### Task requirements
Print the entries exactly as they appear, and omit any images.

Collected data
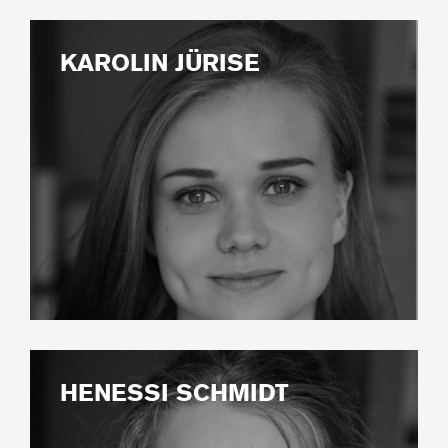
KAROLIN JÜRISE
HENESSI SCHMIDT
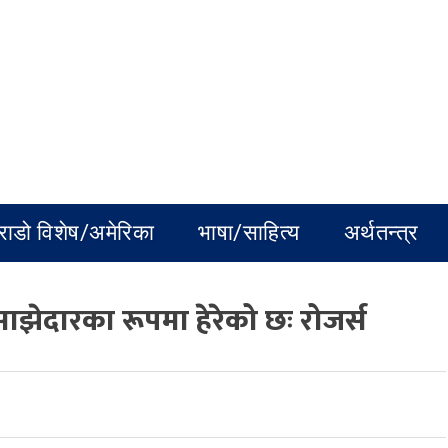
राडो विशेष/अमेरिका
भाषा/साहित्य
अर्थतन्त्र
साझेदारका रूपमा हेरेको छः रोजर्स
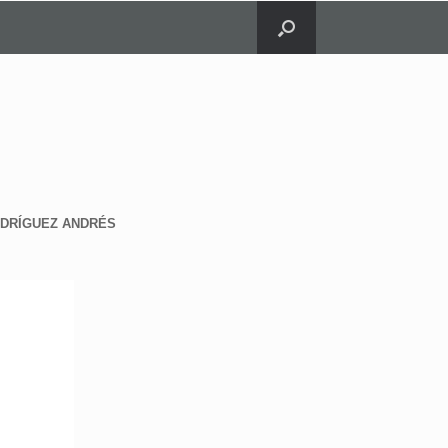
DRÍGUEZ ANDRÉS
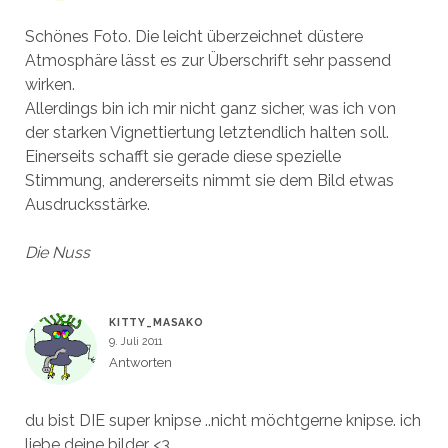
Schönes Foto. Die leicht überzeichnet düstere
Atmosphäre lässt es zur Überschrift sehr passend
wirken.
Allerdings bin ich mir nicht ganz sicher, was ich von
der starken Vignettiertung letztendlich halten soll.
Einerseits schafft sie gerade diese spezielle
Stimmung, andererseits nimmt sie dem Bild etwas
Ausdrucksstärke.
Die Nuss
KITTY_MASAKO
9. Juli 2011
Antworten
du bist DIE super knipse ..nicht möchtgerne knipse. ich
liebe deine bilder <3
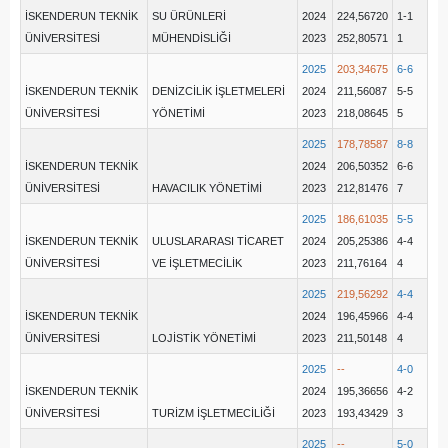
İSKENDERUN TEKNİK
SU ÜRÜNLERİ
2024
224,56720
1-1
ÜNİVERSİTESİ
MÜHENDİSLİĞİ
2023
252,80571
1
2025
203,34675
6-6
İSKENDERUN TEKNİK
DENİZCİLİK İŞLETMELERİ
2024
211,56087
5-5
ÜNİVERSİTESİ
YÖNETİMİ
2023
218,08645
5
2025
178,78587
8-8
İSKENDERUN TEKNİK
2024
206,50352
6-6
ÜNİVERSİTESİ
HAVACILIK YÖNETİMİ
2023
212,81476
7
2025
186,61035
5-5
İSKENDERUN TEKNİK
ULUSLARARASI TİCARET
2024
205,25386
4-4
ÜNİVERSİTESİ
VE İŞLETMECİLİK
2023
211,76164
4
2025
219,56292
4-4
İSKENDERUN TEKNİK
2024
196,45966
4-4
ÜNİVERSİTESİ
LOJİSTİK YÖNETİMİ
2023
211,50148
4
2025
--
4-0
İSKENDERUN TEKNİK
2024
195,36656
4-2
ÜNİVERSİTESİ
TURİZM İŞLETMECİLİĞİ
2023
193,43429
3
2025
--
5-0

### Answer below
KAROLIN JÜRISE
HENESSI SCHMIDT
राडो विशेष/अमेरिका
भाषा/साहित्य
अर्थतन्त्र
साझेदारका रूपमा हेरेको छः रोजर्स
DRÍGUEZ ANDRÉS
Schönes Foto. Die leicht überzeichnet düstere
Atmosphäre lässt es zur Überschrift sehr passend
wirken.
Allerdings bin ich mir nicht ganz sicher, was ich von
der starken Vignettiertung letztendlich halten soll.
Einerseits schafft sie gerade diese spezielle
Stimmung, andererseits nimmt sie dem Bild etwas
Ausdrucksstärke.
Die Nuss
KITTY_MASAKO
9. Juli 2011
Antworten
du bist DIE super knipse ..nicht möchtgerne knipse. ich
liebe deine bilder <3
İSKENDERUN TEKNİK
SU ÜRÜNLERİ
2024
224,56720
1-1
ÜNİVERSİTESİ
MÜHENDİSLİĞİ
2023
252,80571
1
2025
203,34675
6-6
İSKENDERUN TEKNİK
DENİZCİLİK İŞLETMELERİ
2024
211,56087
5-5
ÜNİVERSİTESİ
YÖNETİMİ
2023
218,08645
5
2025
178,78587
8-8
İSKENDERUN TEKNİK
2024
206,50352
6-6
ÜNİVERSİTESİ
HAVACILIK YÖNETİMİ
2023
212,81476
7
2025
186,61035
5-5
İSKENDERUN TEKNİK
ULUSLARARASI TİCARET
2024
205,25386
4-4
ÜNİVERSİTESİ
VE İŞLETMECİLİK
2023
211,76164
4
2025
219,56292
4-4
İSKENDERUN TEKNİK
2024
196,45966
4-4
ÜNİVERSİTESİ
LOJİSTİK YÖNETİMİ
2023
211,50148
4
2025
--
4-0
İSKENDERUN TEKNİK
2024
195,36656
4-2
ÜNİVERSİTESİ
TURİZM İŞLETMECİLİĞİ
2023
193,43429
3
2025
--
5-0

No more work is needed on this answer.